We arrived at 7 a.m. to prepare for the Divine Liturgy and the breakfast which was to be given in honor of the Archbishop Major. I was oblivious to all of the people around me. I waited for only one man. Finally the car drove up bringing His Beatitude to the chapel. My heart beat a little faster as the doors opened, and out stepped the gray-haired, bearded, grandfatherly-looking Primate. I remember the saintly look on his face. His lips were always formed in a smile; and, when he spoke, his words to me were like the pearls of wisdom of all the ages. And his hand – ah, the hand – the hand which carried his staff; the hand that encircled the staff, and held it so tightly; the hand that was rough and calloused from torture; the hand which during the next few hours would bless me during the Divine Liturgy. I remember trying to get as close to him as I could just to kiss the hand. And I did. I remember, that as I grabbed his hand and kissed it, he blessed me and looked at me with his eyes. In those eyes I saw all the years of imprisonment, torture, love and faith. Yes, I saw that it was because of this great love for country and Church that he was able to survive.

And faith – faith in the grace and goodness of God. Faith that God would not forsake him. And indeed God did not. In those eyes I saw something else.

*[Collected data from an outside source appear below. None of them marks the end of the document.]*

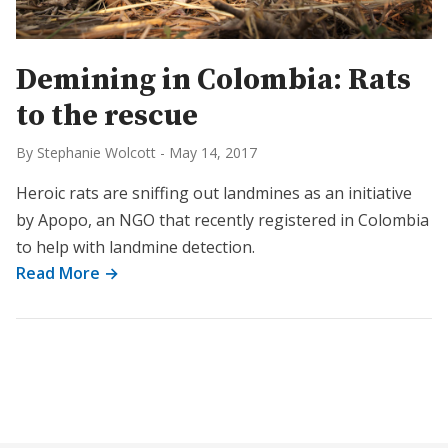
Demining in Colombia: Rats
to the rescue
By Stephanie Wolcott
-
May 14, 2017
Heroic rats are sniffing out landmines as an initiative
by Apopo, an NGO that recently registered in Colombia
to help with landmine detection.
Read More →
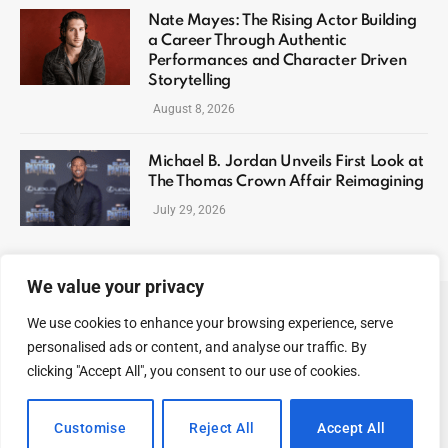
Nate Mayes: The Rising Actor Building
a Career Through Authentic
Performances and Character Driven
Storytelling
August 8, 2026
Michael B. Jordan Unveils First Look at
The Thomas Crown Affair Reimagining
July 29, 2026
We value your privacy
We use cookies to enhance your browsing experience, serve
ABOUT US
CONTACT US
PRIVACY POLICY
personalised ads or content, and analyse our traffic. By
TERMS AND CONDITIONS
DISCLAIMER
SITEMAP
clicking "Accept All", you consent to our use of cookies.
© 2026 Celeb Digest. All Rights reserved.
Customise
Reject All
Accept All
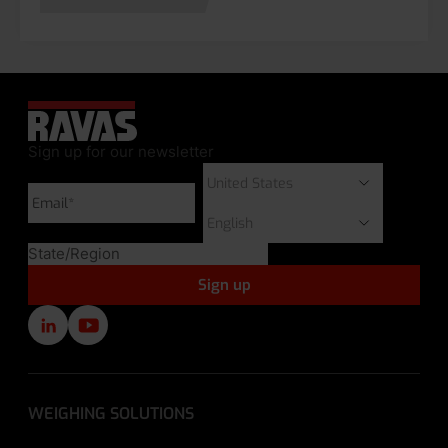
Sign up for our newsletter
WEIGHING SOLUTIONS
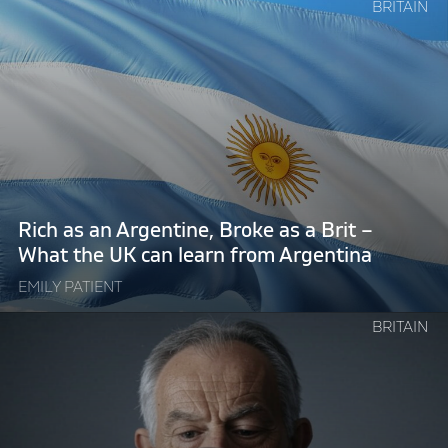
Continue
BRITAIN
reading
"Rich
as
an
Argentine,
Broke
as
a
Brit
Rich as an Argentine, Broke as a Brit –
–
What the UK can learn from Argentina
What
EMILY PATIENT
the
UK
Continue
BRITAIN
can
reading
learn
"Technocratic
from
Tony
Argentina"
Blair
welcomes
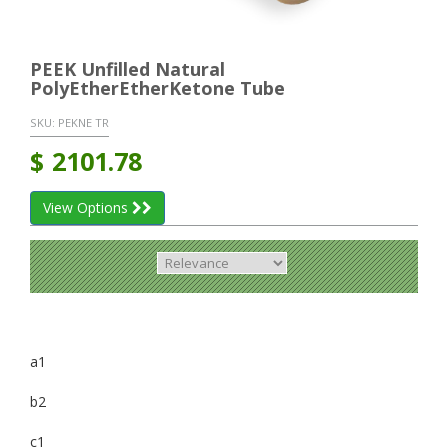
PEEK Unfilled Natural
PolyEtherEtherKetone Tube
SKU:
PEKNE TR
$
2101.78
View Options
a1
b2
c1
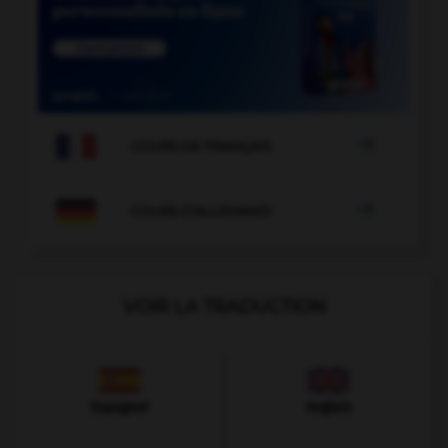

COURS DE FRANÇAIS

COURS D'ALLEMAND
VOIR LA TRADUCTION
Espagnol
Anglais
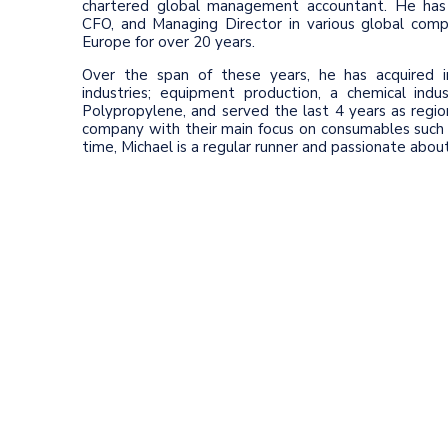
chartered global management accountant. He has 
CFO, and Managing Director in various global comp
Europe for over 20 years.
Over the span of these years, he has acquired in
industries; equipment production, a chemical indu
Polypropylene, and served the last 4 years as regio
company with their main focus on consumables such a
time, Michael is a regular runner and passionate abo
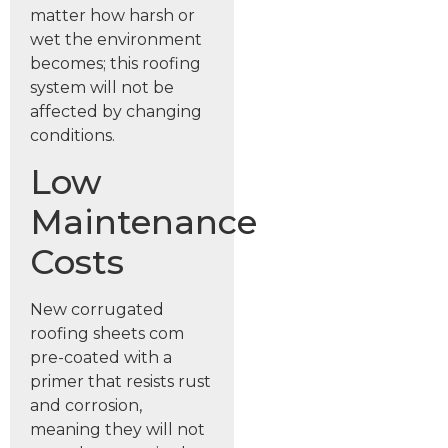
matter how harsh or
wet the environment
becomes; this roofing
system will not be
affected by changing
conditions.
Low
Maintenance
Costs
New corrugated
roofing sheets com
pre-coated with a
primer that resists rust
and corrosion,
meaning they will not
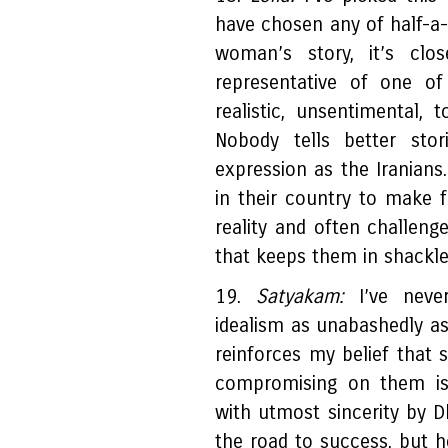
have chosen any of half-a-
woman’s story, it’s clo
representative of one o
realistic, unsentimental, t
Nobody tells better stor
expression as the Iranians
in their country to make f
reality and often challenge
that keeps them in shackle
19.
Satyakam:
I’ve nev
idealism as unabashedly a
reinforces my belief that 
compromising on them is 
with utmost sincerity by
the road to success, but he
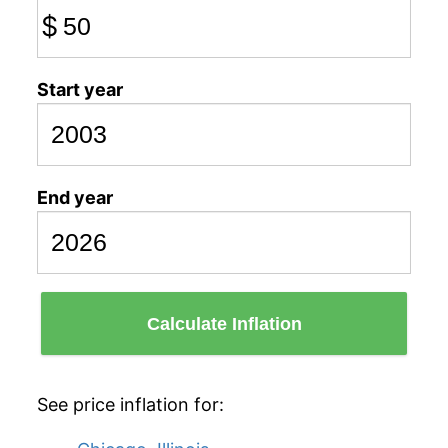
$
Start year
End year
Calculate Inflation
See price inflation for:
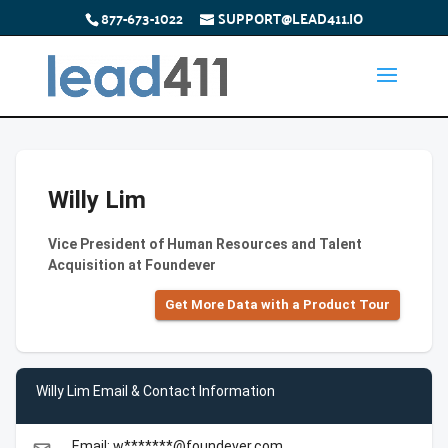
877-673-1022
SUPPORT@LEAD411.IO
Willy Lim
Vice President of Human Resources and Talent
Acquisition at Foundever
Get More Data with a Product Tour
Willy Lim Email & Contact Information
Email: w*******@foundever.com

I saw a hope for the future. I saw an eagerness to help and achieve. An eagerness which would never perish. Yes, from those few seconds, looking into his eyes, I saw what will remain with me until the day I die.

In April of 1973, another joyous release came from Rome. The Archbishop Major was flying to America. He was coming to Philadelphia. He was coming to where the people were awaiting him on a rainy, dreary, Saturday …

So ended the Saturday of his arrival. On Sunday there was an Archiepiscopal Divine Liturgy held outdoors. Thousands and thousands of faithful from all over the world came. He spoke again, and I felt again that his words were spoken to me alone.

Once the Divine Liturgy ended, he stepped down and made his way through the vast crowds. I thought I would not get a chance to see him and kiss the hand again. But I was wrong. As he came by me, I grabbed the hand which held the staff and kissed it thrice. And again he looked at me with his loving, compassionate and saintly eyes. He smiled and my eyes filled with tears.

As he walked off, with his hand grasping the staff, I knew that he was Mosses. The Moses God had saved and delivered to freedom – the Moses which would deliver the Ukrainian Catholic Church from her bondage.